Not long, however, could the interest of the spectators be diverted from the amusement of the day and soon all eyes were drawn once more to the track where the horses’ hoofs resounded with exciting patter, as they struggled toward the wire, urged by the stimulating voices of the jockeys.
But even when Leduc won the race, beating the best heat on record; when the ladies in the grand stand arose in a body, like a thousand butterflies, disturbed by a sudden footfall in a sunlit field; when the jockey became the hero of the hour; when the small boys outside nearly fell from the trees in their exuberance of ecstasy, and the men threw their hats in the air and shouted themselves hoarse–even these exhilarating circumstances failed to reawaken the land baron’s concern in the scene around him. His efforts at indifference were chafing his inmost being; the cloak of insouciance was stifling him; the primeval man was struggling for expression, that brute-like rage whose only limits are its own fury and violence.
A quavering voice, near at hand, recalled him to himself, and turning, he beheld the marquis approaching with mincing manner, the paint and pigments cracked by the artificial smiles wreathing his wrinkled face. In that vast assemblage, amid all the energy, youth and surfeit of vitality, he seemed like a dried and crackling leaf, tossed helplessly, which any foot might crush to dust. The roar of the multitude subsided, a storm dying in the distance; the ladies sank in their seats–butterflies settling once more in the fields–and Leduc, with drooping head, was led to the paddock, followed by a few fair adorers.
“I placed the winner, Monsieur Mauville,” piped the marquis. “Though the doctors told me the excitement would kill me! What folly! Every new sensation adds a day to life.”
“In your case, certainly, Marquis, for I never saw you looking younger,” answered the land baron, with an effort.
“You are too amiable, my dear friend! The ladies would not think so,” he added, mournfully wagging his head with anile melancholy.
“Nonsense!” protested the other. “With your spirit, animation–”
“If I thought you were right,” interrupted the delighted marquis, taking his young friend’s arm, “I would ask you to present me to the lady over there–the one you just bowed to.”
“The deuce!” said Mauville to himself. “The marquis is becoming a bore.”
“You rascal! I saw the smile she gave you,” continued the other playfully. “And you ran away from her. What are the young men made of nowadays? In the old days they were tinder; women sparks. But who is she?”
“You mean Susan Duran, the actress?”
“An actress!” exclaimed the nobleman. “A charming creature at any rate!”
“All froth; a bubble!” added Mauville impatiently.
“How entertaining! Any lovers?” leered the nobleman.
“A dozen; a baker’s dozen, for all I know!”
“What is her history?” said the marquis eagerly.
“I never inquired.”
“Sometimes it’s just as well,” murmured the other vaguely. “How old is she?”

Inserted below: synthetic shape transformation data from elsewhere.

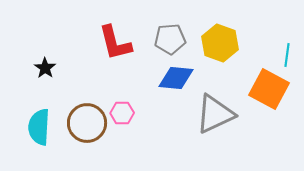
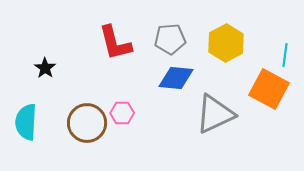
yellow hexagon: moved 6 px right; rotated 12 degrees clockwise
cyan line: moved 2 px left
cyan semicircle: moved 13 px left, 5 px up
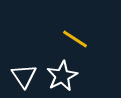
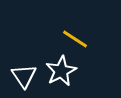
white star: moved 1 px left, 5 px up
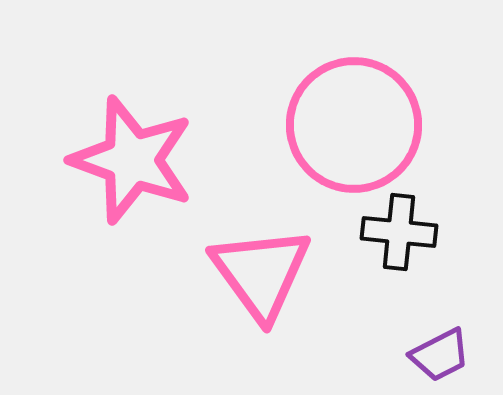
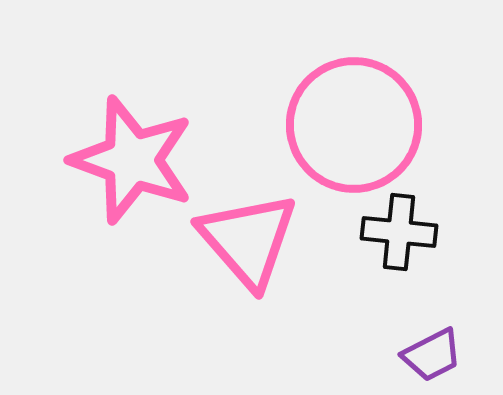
pink triangle: moved 13 px left, 33 px up; rotated 5 degrees counterclockwise
purple trapezoid: moved 8 px left
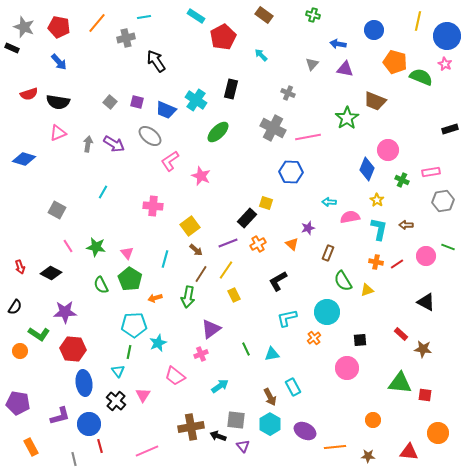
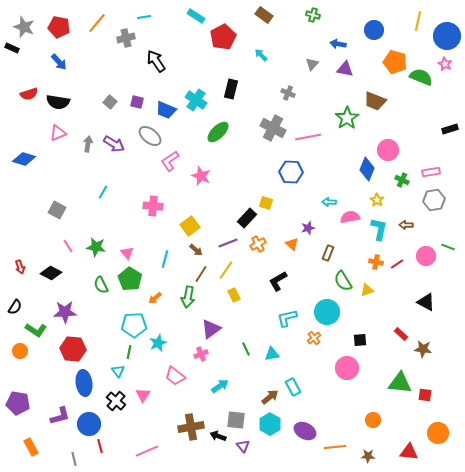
gray hexagon at (443, 201): moved 9 px left, 1 px up
orange arrow at (155, 298): rotated 24 degrees counterclockwise
green L-shape at (39, 334): moved 3 px left, 4 px up
brown arrow at (270, 397): rotated 102 degrees counterclockwise
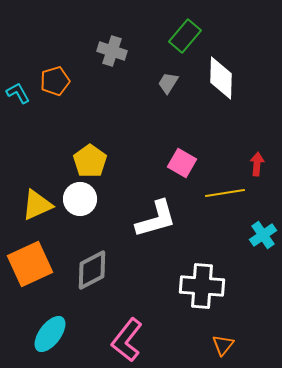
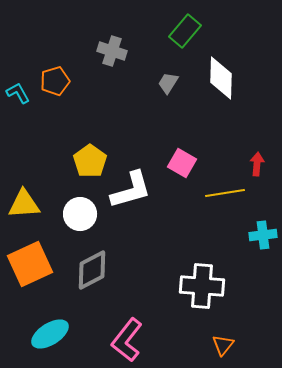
green rectangle: moved 5 px up
white circle: moved 15 px down
yellow triangle: moved 13 px left, 1 px up; rotated 20 degrees clockwise
white L-shape: moved 25 px left, 29 px up
cyan cross: rotated 28 degrees clockwise
cyan ellipse: rotated 21 degrees clockwise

“How can you tell?” answered Mauville.
“In Paris I kept a little book wherein was entered the passe-parole of every pretty woman; age; lovers platonic! When a woman became a grandmother, I put a black mark against her name, for I have always held,” continued the nobleman, wagging his head, “that a woman who is a grandmother has no business to deceive a younger generation of men. But present me to Miss Susan at once, my dear friend. I am all impatience to meet her.”
His eagerness permitted no refusal; besides, Mauville was not in the mood to enjoy the nobleman’s society, and was but too pleased to turn him over to the tender care of Susan.
“How do you do, Miss Duran,” he said, having made his way to her box.
“Where did you drop from?” she asked, in surprise, giving him her hand.